APIs

Hue can be accessed directly via a Django Python Shell or by its REST API.

REST

REST APIs are not all public yet but this is work in progress in HUE-1450.

Hue is Ajax based and has a REST API used by the browser to communicate (e.g. submit a query or workflow, list some S3 files, export a document…). Currently this API is private and subject to change but can be easily reused. You would need to GET /accounts/login to get the CSRF token and POST it back along username and password and reuse the sessionid cookie in next communication calls.

Quickstart

Hue is based on the Django Web Framework. Django comes with user authentication system. Django uses sessions and middleware to hook the authentication system into request object. Hue uses stock auth form which uses username and password and csrftoken form variables to authenticate.

In this code snippet, we will use well-known python requests library. We will first acquire csrftoken by GET login_url and then create a dictionary of form data which contains username, password and csrftoken and the next_url and another dictionary for header which contains the Referer url and an empty dictionary for the cookies. After the POST request to login_url we will check the reponse code, which should be r.status_code == 200.

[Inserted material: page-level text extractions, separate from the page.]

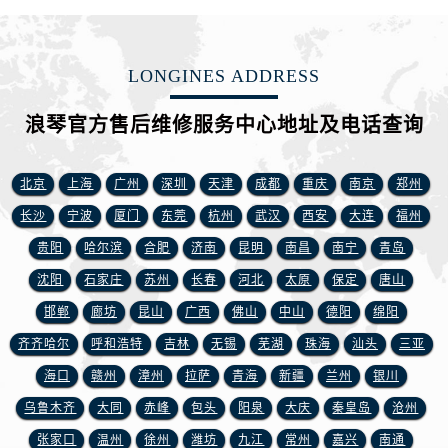
上海市黄浦区南京东路299号宏伊国际广场写字楼8层806室浪琴售后服务中心（需提前预约）
上海市徐汇区虹桥路3号港汇中心2座37层3705室浪琴售后服务中心（需提前预约）
浙江省杭州市上城区钱江路1366号华润大厦A座5层503-5室浪琴售后服务中心（需提前预约）
LONGINES ADDRESS
浙江省湖州市吴兴区劳动路浪琴售后服务中心（需提前预约）
浙江省嘉兴市南湖区广益路705号嘉兴世界贸易中心A座13层1304室浪琴售后服务中心（需提前预约）
浪琴官方售后维修服务中心地址及电话查询
浙江省金华市金东区东市南街777号金华万达广场4号楼22楼2209室浪琴售后服务中心（需提前预约）
浙江省丽水市莲都区解放街浪琴售后服务中心（需提前预约）
北京
上海
广州
深圳
天津
成都
重庆
南京
郑州
浙江省宁波市江北区大闸南路500号来福士广场办公楼20层2009室浪琴售后服务中心（需提前预约）
长沙
宁波
厦门
东莞
杭州
武汉
西安
大连
福州
浙江省衢州市柯城区上街浪琴售后服务中心（需提前预约）
贵阳
哈尔滨
合肥
济南
昆明
南昌
南宁
青岛
浙江省绍兴市越城区胜利东路379号世茂天际中心写字楼8层805室浪琴售后服务中心（需提前预约）
沈阳
石家庄
苏州
长春
河北
太原
保定
唐山
浙江省舟山市定海区解放东路浪琴售后服务中心（需提前预约）
邯郸
廊坊
昆山
广西
佛山
中山
德阳
绵阳
澳门特别行政区大堂区议事亭前地（新马路）浪琴售后服务中心（需提前预约）
澳门特别行政区风顺堂区南湾大马路浪琴售后服务中心（需提前预约）
齐齐哈尔
呼和浩特
吉林
无锡
芜湖
珠海
汕头
三亚
澳门特别行政区花地玛堂区关闸广场浪琴售后服务中心（需提前预约）
海口
赣州
漳州
拉萨
青海
新疆
兰州
银川
澳门特别行政区花王堂区大三巴商圈浪琴售后服务中心（需提前预约）
乌鲁木齐
大同
赤峰
包头
阳泉
大庆
秦皇岛
沧州
澳门特别行政区嘉模堂区官也街浪琴售后服务中心（需提前预约）
张家口
温州
徐州
潍坊
九江
常州
嘉兴
南通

Once the request is successful then capture headers and cookies for subsequent requests. Subsequent request.session calls can be made by providing cookies=session.cookies and headers=session.headers.

import requests

def login_djangosite():
next_url = "/"
login_url = "http://localhost:8888/accounts/login?next=/"

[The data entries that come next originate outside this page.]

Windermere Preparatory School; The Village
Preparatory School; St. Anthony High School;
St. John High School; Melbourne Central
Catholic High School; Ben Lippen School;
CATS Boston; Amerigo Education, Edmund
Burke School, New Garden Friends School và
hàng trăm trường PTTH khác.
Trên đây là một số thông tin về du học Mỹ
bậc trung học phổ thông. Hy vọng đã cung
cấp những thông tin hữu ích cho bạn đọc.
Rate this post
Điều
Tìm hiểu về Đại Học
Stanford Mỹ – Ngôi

session = requests.Session()
r = session.get(login_url)
form_data = dict(username="[your hue username]",password="[your hue password]",
                  csrfmiddlewaretoken=session.cookies['csrftoken'],next=next_url)
r = session.post(login_url, data=form_data, cookies=dict(), headers=dict(Referer=login_url))

# check if request executed successfully?
print r.status_code

cookies = session.cookies
headers = session.headers

r=session.get('http://localhost:8888/metastore/databases/default/metadata',
cookies=session.cookies, headers=session.headers)
print r.status_code

# check metadata output
print r.text

Data Catalog

The metadata API is powering Search and Tagging here and the Query Assistant with Navigator Optimizer Integration.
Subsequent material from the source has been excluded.